• _INSTRUCTIONS TO FOLLOW_: How many lines in the listing below include the word "Distance"? Answer with the number and nothing else.

• _DATA UNDER STUDY_:
▬▬▬▬▬▬
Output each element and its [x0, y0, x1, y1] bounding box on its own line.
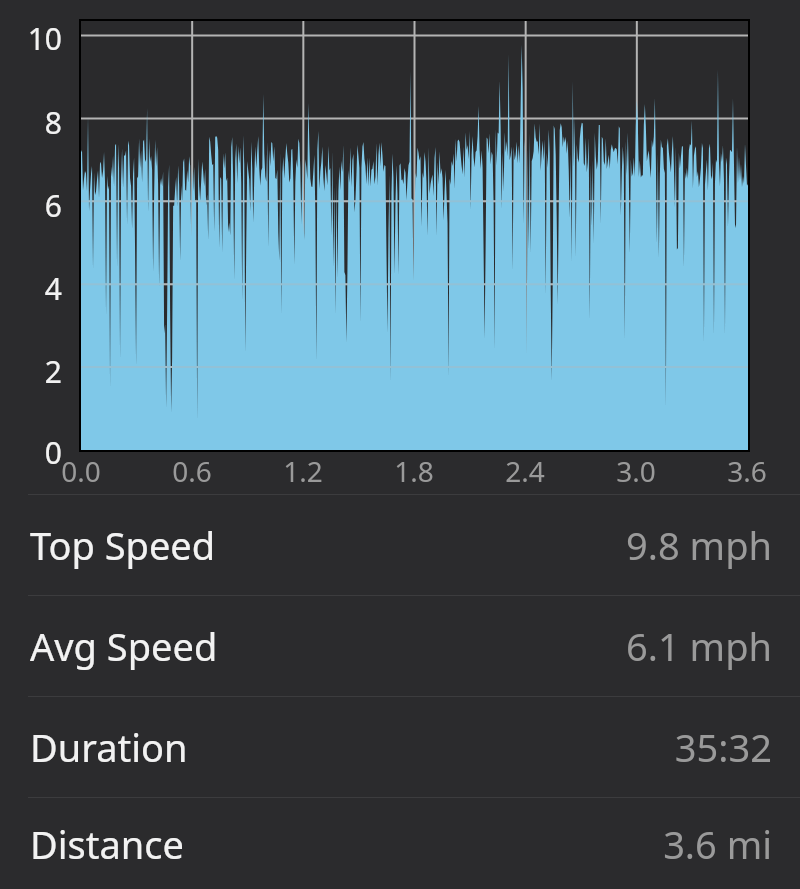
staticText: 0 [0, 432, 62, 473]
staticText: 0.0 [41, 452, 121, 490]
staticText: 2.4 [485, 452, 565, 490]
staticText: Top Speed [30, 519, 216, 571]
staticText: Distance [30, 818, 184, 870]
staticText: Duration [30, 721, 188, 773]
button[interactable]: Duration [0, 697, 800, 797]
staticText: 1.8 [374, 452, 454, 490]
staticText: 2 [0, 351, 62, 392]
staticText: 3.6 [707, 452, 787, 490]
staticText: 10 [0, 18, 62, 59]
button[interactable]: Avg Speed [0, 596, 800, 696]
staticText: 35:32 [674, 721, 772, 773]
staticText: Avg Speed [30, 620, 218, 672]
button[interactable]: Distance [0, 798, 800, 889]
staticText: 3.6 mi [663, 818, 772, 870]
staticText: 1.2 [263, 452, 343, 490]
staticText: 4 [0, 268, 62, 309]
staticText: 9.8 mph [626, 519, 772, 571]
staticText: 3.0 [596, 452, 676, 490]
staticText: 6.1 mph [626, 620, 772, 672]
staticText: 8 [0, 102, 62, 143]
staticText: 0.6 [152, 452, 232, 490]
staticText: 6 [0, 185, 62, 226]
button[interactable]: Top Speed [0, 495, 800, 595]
▬▬▬▬▬▬
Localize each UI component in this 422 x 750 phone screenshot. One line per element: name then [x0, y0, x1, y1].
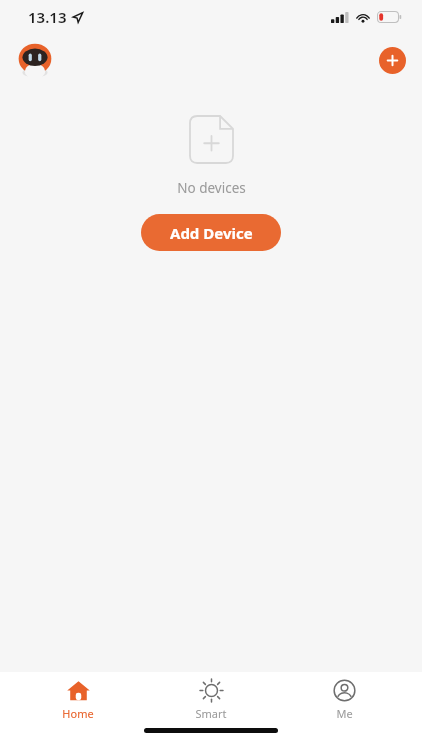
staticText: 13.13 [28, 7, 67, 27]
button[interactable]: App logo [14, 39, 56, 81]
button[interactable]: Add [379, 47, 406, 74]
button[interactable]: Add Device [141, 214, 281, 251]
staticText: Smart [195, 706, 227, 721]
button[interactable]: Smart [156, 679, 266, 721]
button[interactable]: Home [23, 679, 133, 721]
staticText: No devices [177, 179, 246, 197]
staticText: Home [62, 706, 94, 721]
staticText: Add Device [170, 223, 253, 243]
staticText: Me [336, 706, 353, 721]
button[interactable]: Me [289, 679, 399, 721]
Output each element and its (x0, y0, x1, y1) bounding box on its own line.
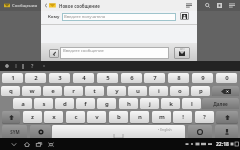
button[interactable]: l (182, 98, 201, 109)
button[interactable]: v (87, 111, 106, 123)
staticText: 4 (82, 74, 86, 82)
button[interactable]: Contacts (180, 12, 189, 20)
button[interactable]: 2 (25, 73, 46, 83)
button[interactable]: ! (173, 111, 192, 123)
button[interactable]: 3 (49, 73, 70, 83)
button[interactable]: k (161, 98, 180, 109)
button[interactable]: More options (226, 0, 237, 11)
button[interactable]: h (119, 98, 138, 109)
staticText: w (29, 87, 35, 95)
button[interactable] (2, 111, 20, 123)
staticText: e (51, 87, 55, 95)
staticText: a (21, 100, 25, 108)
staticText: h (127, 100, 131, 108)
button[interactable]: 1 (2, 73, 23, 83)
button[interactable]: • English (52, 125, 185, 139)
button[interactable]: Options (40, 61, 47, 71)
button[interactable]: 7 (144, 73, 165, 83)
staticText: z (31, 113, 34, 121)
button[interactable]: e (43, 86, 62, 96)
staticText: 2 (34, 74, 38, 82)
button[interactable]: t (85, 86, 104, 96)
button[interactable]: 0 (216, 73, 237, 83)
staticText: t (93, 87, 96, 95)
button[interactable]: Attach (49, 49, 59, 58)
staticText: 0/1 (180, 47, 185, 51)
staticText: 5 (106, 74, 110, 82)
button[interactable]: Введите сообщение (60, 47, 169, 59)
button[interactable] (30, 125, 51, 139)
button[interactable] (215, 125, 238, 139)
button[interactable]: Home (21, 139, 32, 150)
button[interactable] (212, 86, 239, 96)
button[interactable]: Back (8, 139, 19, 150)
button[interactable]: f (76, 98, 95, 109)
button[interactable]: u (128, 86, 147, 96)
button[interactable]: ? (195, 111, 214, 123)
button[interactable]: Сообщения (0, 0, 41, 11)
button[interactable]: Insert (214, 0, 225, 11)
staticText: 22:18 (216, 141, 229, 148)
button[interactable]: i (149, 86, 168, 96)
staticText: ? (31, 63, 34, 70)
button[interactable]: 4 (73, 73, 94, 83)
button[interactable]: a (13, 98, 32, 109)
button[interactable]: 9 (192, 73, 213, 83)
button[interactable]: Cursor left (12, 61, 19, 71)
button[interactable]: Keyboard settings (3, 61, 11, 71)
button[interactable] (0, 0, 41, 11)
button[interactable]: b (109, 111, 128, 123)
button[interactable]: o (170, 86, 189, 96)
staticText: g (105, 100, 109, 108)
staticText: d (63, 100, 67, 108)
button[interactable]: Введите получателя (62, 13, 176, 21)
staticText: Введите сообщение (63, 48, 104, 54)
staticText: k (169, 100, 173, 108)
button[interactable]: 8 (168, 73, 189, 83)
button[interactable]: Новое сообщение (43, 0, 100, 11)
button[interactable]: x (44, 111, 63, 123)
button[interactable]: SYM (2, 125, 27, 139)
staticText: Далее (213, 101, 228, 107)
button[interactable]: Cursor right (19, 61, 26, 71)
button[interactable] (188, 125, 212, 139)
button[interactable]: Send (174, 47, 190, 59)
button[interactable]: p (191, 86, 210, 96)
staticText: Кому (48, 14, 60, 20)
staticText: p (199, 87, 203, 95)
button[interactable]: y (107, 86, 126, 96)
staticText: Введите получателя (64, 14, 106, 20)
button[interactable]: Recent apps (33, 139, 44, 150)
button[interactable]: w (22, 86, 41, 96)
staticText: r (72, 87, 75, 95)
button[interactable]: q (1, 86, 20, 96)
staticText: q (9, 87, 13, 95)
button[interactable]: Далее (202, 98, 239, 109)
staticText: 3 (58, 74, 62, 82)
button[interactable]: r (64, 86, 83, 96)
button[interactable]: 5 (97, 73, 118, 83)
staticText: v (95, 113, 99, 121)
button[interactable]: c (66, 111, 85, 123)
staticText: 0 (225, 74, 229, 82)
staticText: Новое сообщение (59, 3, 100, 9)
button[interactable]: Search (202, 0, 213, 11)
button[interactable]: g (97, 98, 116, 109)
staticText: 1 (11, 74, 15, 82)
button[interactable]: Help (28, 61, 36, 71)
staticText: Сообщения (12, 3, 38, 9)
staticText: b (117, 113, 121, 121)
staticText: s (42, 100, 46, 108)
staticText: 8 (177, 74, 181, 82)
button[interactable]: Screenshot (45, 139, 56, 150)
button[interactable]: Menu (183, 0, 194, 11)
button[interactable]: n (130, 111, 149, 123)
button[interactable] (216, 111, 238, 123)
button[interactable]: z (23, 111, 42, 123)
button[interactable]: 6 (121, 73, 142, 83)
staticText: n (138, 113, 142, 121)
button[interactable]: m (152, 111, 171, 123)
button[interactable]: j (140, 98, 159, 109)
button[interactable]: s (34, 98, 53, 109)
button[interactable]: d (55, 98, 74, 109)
▬▬▬▬▬▬
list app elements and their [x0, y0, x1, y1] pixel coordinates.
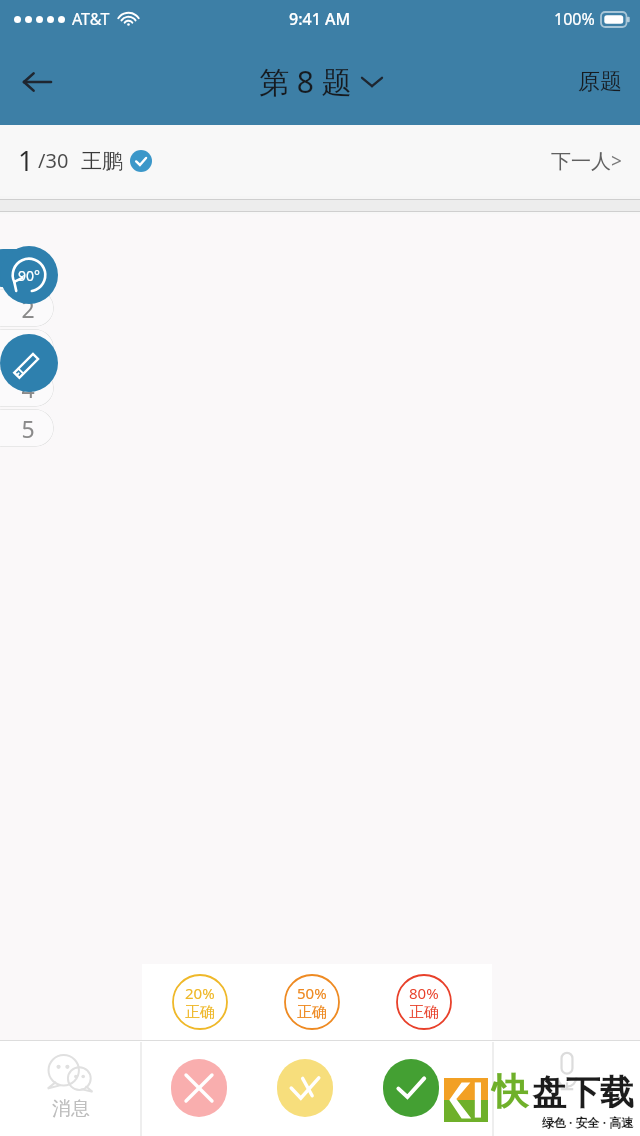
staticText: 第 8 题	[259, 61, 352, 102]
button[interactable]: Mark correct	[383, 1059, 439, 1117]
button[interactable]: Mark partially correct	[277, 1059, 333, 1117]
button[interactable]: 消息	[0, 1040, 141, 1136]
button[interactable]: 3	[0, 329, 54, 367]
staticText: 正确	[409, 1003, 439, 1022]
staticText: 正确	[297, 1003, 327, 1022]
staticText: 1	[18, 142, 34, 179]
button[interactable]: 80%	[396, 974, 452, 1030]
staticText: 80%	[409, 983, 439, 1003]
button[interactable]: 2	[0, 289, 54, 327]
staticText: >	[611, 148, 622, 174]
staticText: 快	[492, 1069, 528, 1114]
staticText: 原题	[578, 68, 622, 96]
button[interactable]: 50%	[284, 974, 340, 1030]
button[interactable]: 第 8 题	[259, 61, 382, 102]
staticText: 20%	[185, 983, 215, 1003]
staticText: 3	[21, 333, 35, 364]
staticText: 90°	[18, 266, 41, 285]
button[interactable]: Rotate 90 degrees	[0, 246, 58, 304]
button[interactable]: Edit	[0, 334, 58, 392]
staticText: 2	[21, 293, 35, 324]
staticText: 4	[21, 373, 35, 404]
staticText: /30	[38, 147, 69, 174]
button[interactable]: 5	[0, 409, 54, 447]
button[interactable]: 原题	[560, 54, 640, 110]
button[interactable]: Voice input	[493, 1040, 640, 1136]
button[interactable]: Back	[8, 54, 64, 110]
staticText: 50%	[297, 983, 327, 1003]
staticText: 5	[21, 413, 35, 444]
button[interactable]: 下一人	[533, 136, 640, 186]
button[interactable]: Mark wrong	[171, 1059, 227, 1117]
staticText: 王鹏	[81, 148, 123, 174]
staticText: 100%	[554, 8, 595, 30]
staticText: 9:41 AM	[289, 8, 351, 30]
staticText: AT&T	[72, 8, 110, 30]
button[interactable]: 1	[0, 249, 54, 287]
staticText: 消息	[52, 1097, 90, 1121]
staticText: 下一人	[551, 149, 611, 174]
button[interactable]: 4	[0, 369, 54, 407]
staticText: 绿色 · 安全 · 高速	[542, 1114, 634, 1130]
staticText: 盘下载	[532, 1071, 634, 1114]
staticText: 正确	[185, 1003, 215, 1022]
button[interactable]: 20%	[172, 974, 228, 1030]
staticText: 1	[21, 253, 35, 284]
▬▬▬▬▬▬
• _RESULT FOR THIS EXERCISE_: 2